In my recent tip, Agile development: The whole-team approach, I described the concept of the “whole-team approach.” By every team member assuming responsibility for delivering high-quality
Examples of how the whole-team approach works
My current team is typical of many Agile teams today. We have a developer living in India, a DBA who works from home three days a week and system administrators who are pulled in multiple directions by business demands. Our small company is now owned by a large, geographically distributed one. There are always new problems to solve, and because we have “gelled” as a team after many years, we are up to the challenges.
We recently had a sprint where each of the two testers was on vacation for several days (fortunately, not at the same time). Testing fell behind. Nanda, the developer in India, stopped working on new code and took on the testing tasks for one of the stories. He let us know about some bugs first thing the next morning, so they could be fixed right away. Another developer, Mike B., pitched in to update some automated tests for a part of the UI that had been changed. The other two developers, Mike T. and Vince, did some general exploratory testing to verify that the new user stories hadn’t caused any unexpected system behavior. We were able to finish all the stories in time for the release.
Here’s another story of the whole-team approach in action. Last week, an operations manager told us she was getting unexpected emails that looked like production emails, but they were coming from one of our build machines. Our tests are supposed to override actual email addresses with a test distribution list, and the override had stopped working. Lori, the other tester on my team, did some detective work and determined that the emails were coming from a particular FitNesse suite. However, we couldn’t tell which test caused the problem, as many of the tests could generate emails.
Mike T. discussed the problem with Tony and Steve, the systems administrators. Nobody asked Mike to do that, and Tony and Steve didn’t say, “This isn’t our problem.” We had a problem, and they naturally wanted to solve it. Tony ran the FitNesse suite in the debugger and isolated the problematic test. Mike T. found some crazy code in a five-year-old FitNesse fixture that had started ignoring the email address override that tests are supposed to use, due to a refactoring of email code. He updated the fixture code, and the problem was solved.
Why the whole-team approach wins
Having a diversity of skills, experience and viewpoints is a giant advantage when you have tough problems to solve.
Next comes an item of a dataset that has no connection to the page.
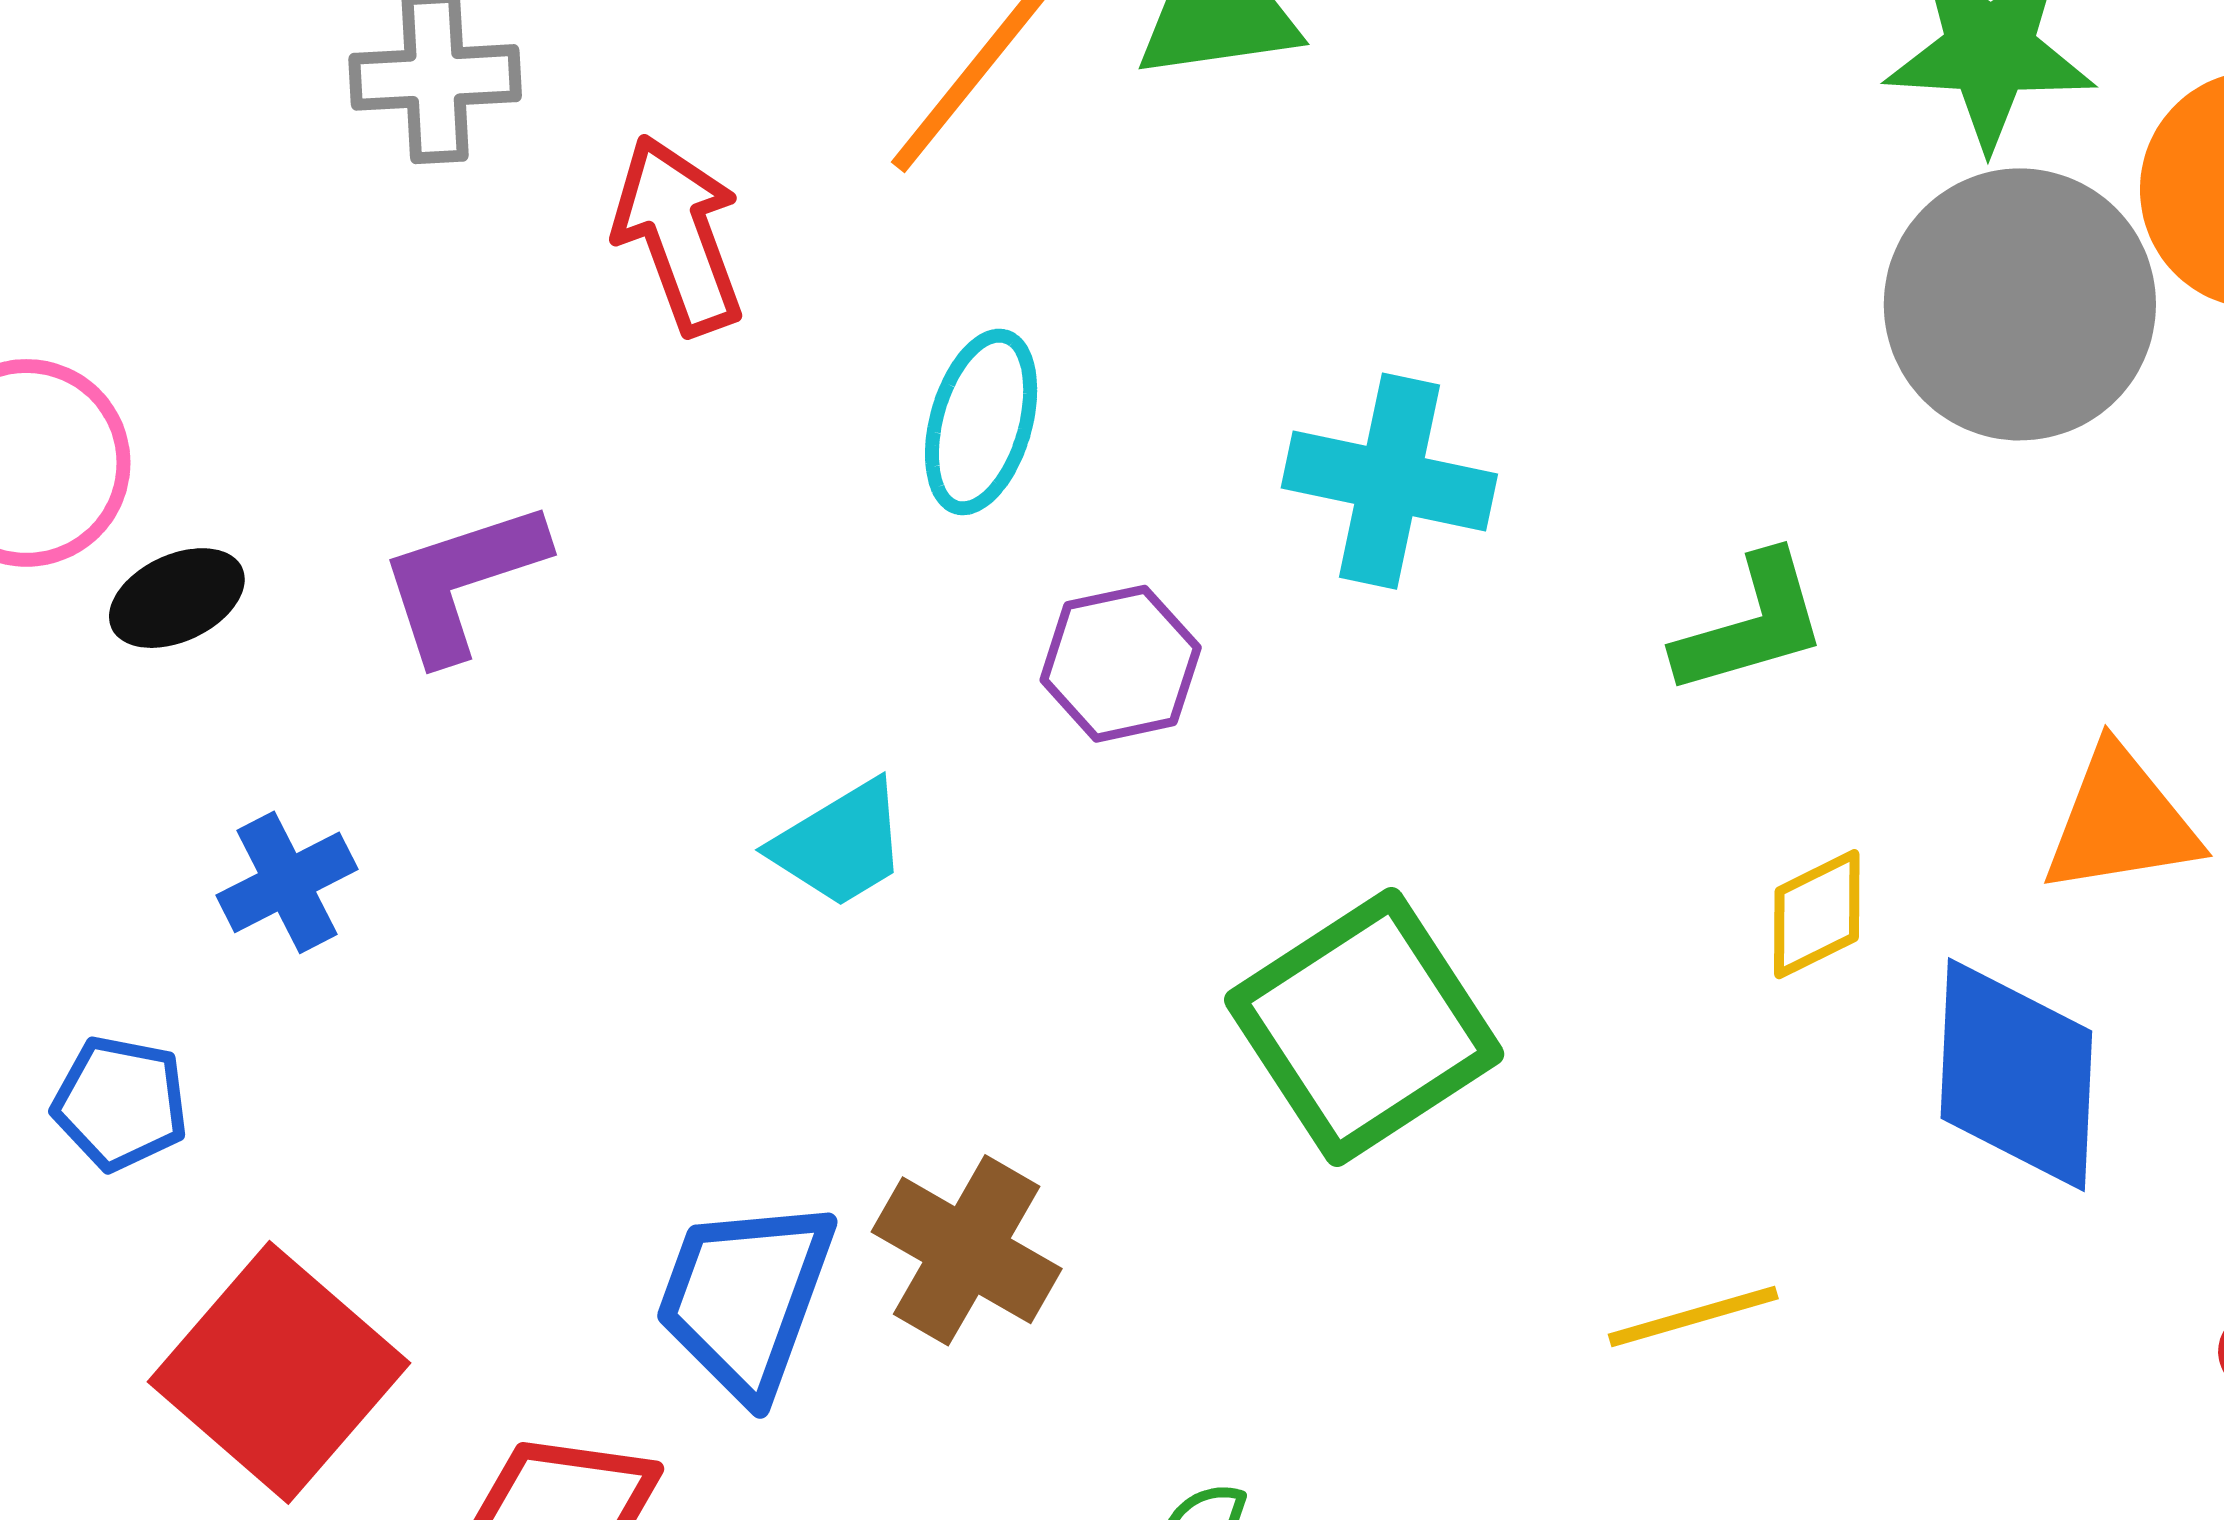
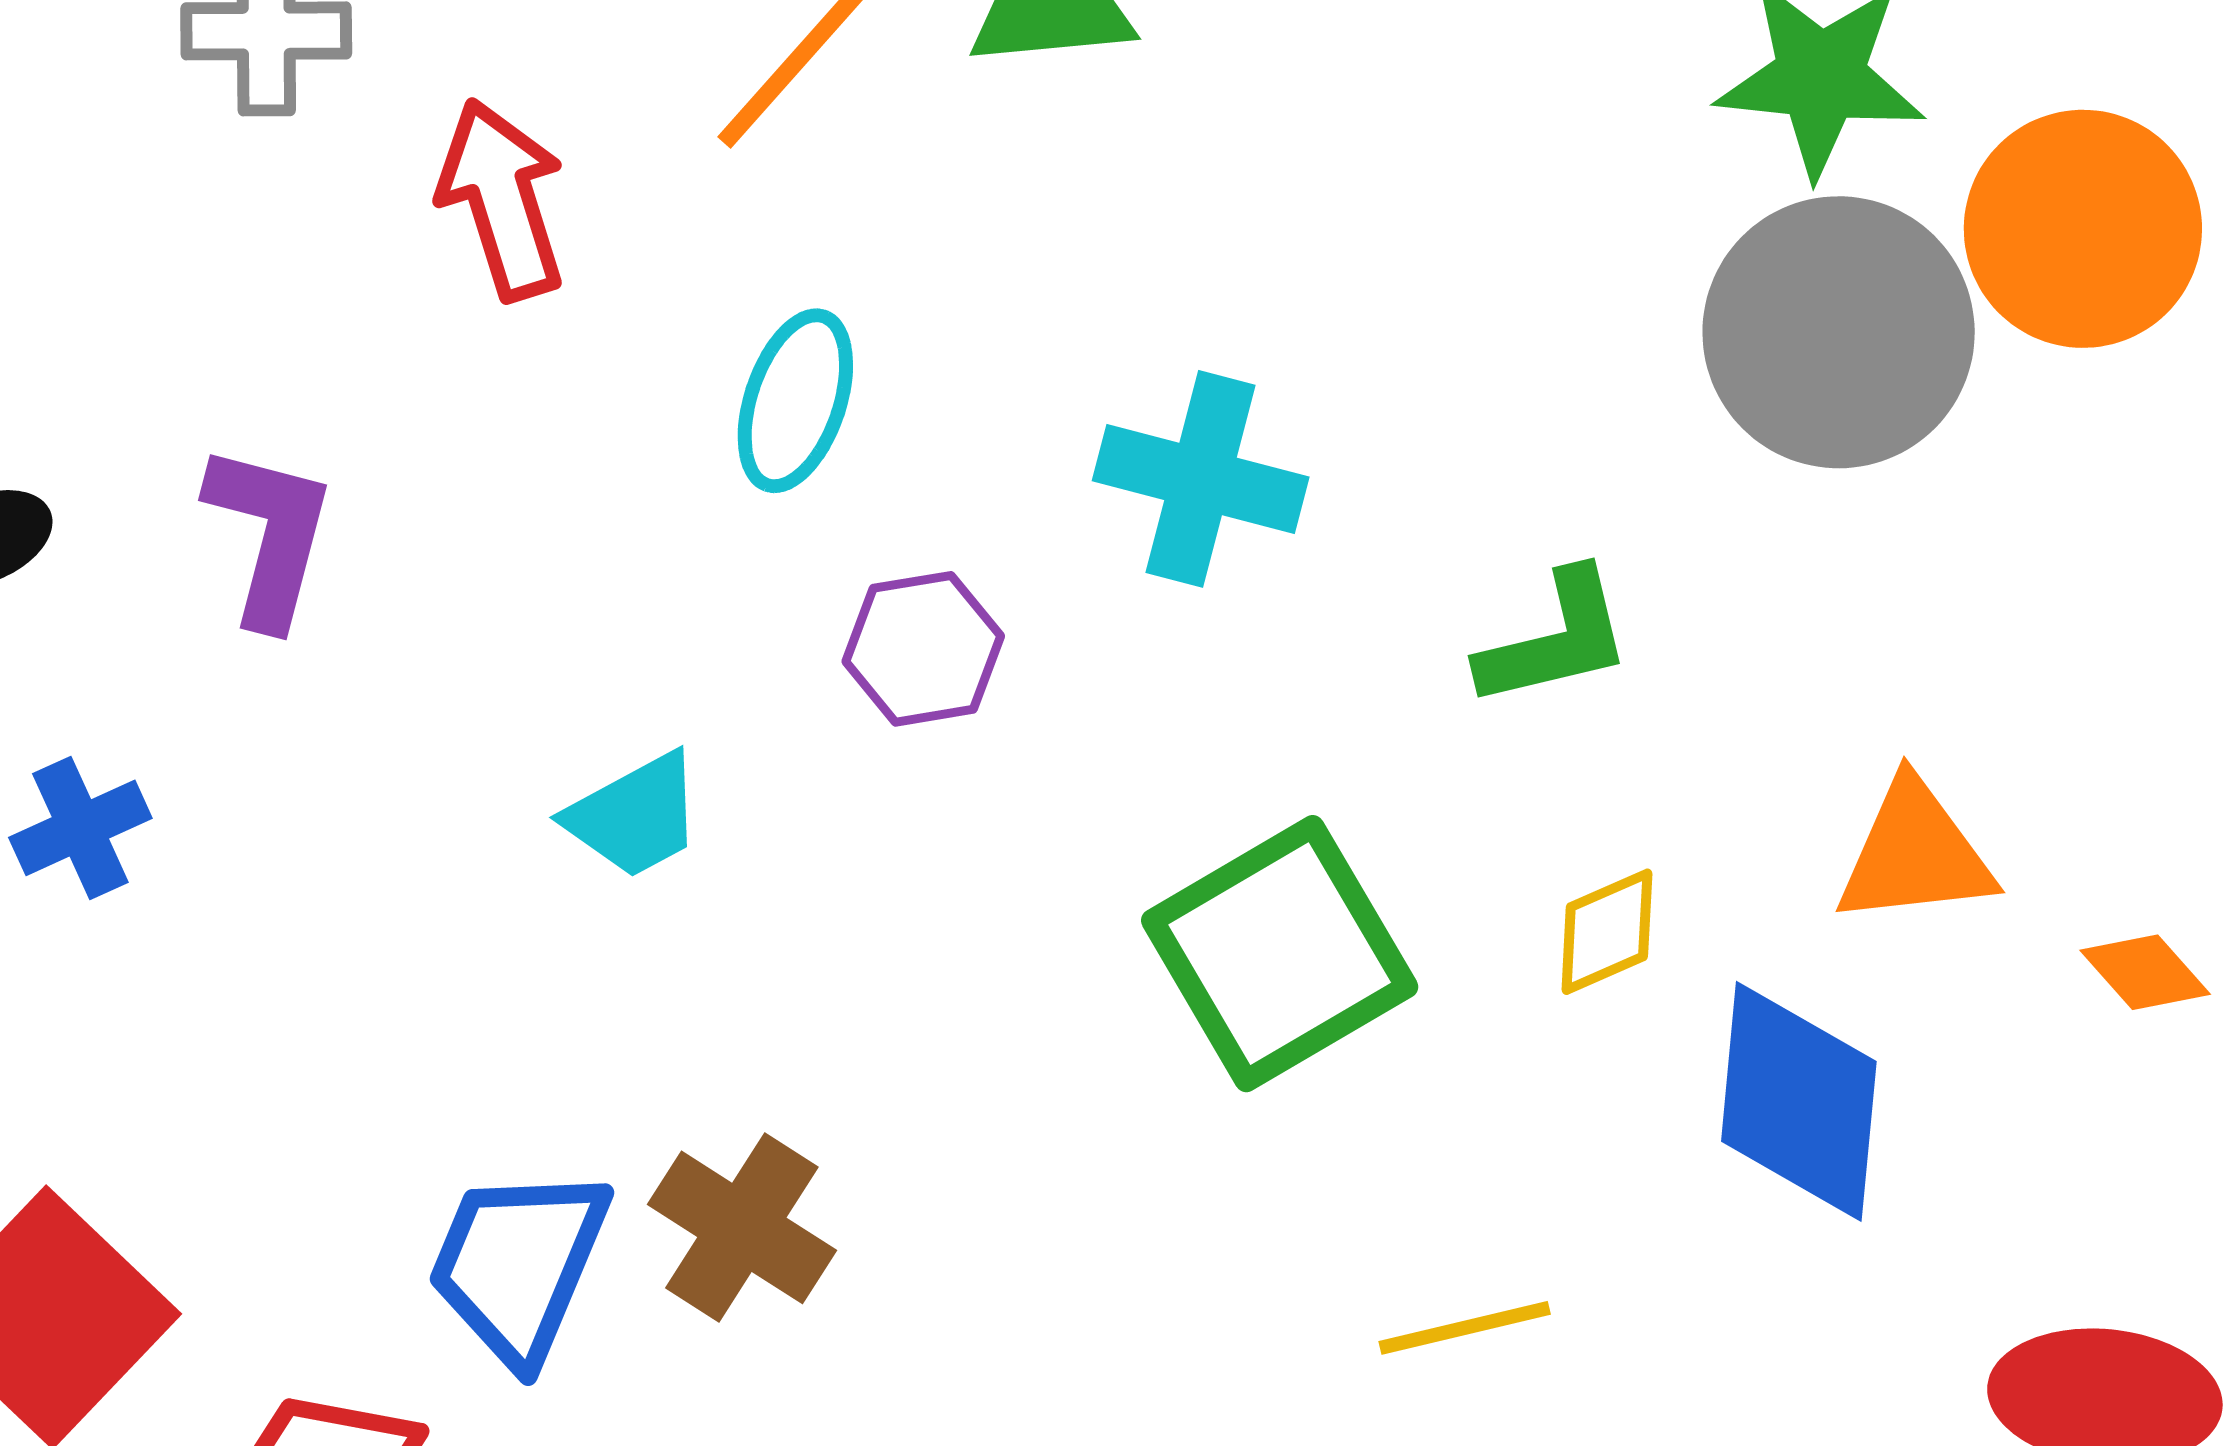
purple L-shape: (462, 581) -> (270, 535), turned 120
green square: (1364, 1027) -> (1280, 954), moved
New Agile teams face a lot of pain. For example, test automation is hard to master, yet we know our project can’t succeed in the long term without it. Using the whole-team approach, we are able to take advantage of a wide variety of skill sets to help find a successful automation strategy. Because everyone’s thinking about testing, it’s likely that the code will be designed to make testing easier. We can support each other as we overcome what Brian Marick calls the “hump of pain,” where at first, automation just adds to our work and doesn’t start delivering benefits until we achieve a critical mass of test code.
This team effort helps overcome the fear barrier. Knowing that our diverse co-workers are ready to help gives us courage and confidence. We may identify skills that are lacking on our team, and we can plan time to learn or bring in specialists to help. Even when we get outside help, though, the whole-team approach means that Agile teams take responsibility for making sure all testing activities are completed.
Does this mean we should never have separate test teams? No, there are valid reasons to have independent test teams that do specialized post-development testing. There may be firmware that has to be tested with external hardware, or perhaps someone needs to verify that large independently-developed systems work together. If there are separate test teams, they should work closely with each development team throughout the project, finding ways to improve quality and testing.
Adopting the whole-team approach takes time, experimentation and learning. Start by getting your team together to talk about your commitment to quality. Do you intend to deliver the best software you possibly can? If so, it’s time to make that commitment mean something. Don’t make excuses when you run into the inevitable obstacles. Work together to make progress in baby steps, overcome impediments and delight your customers.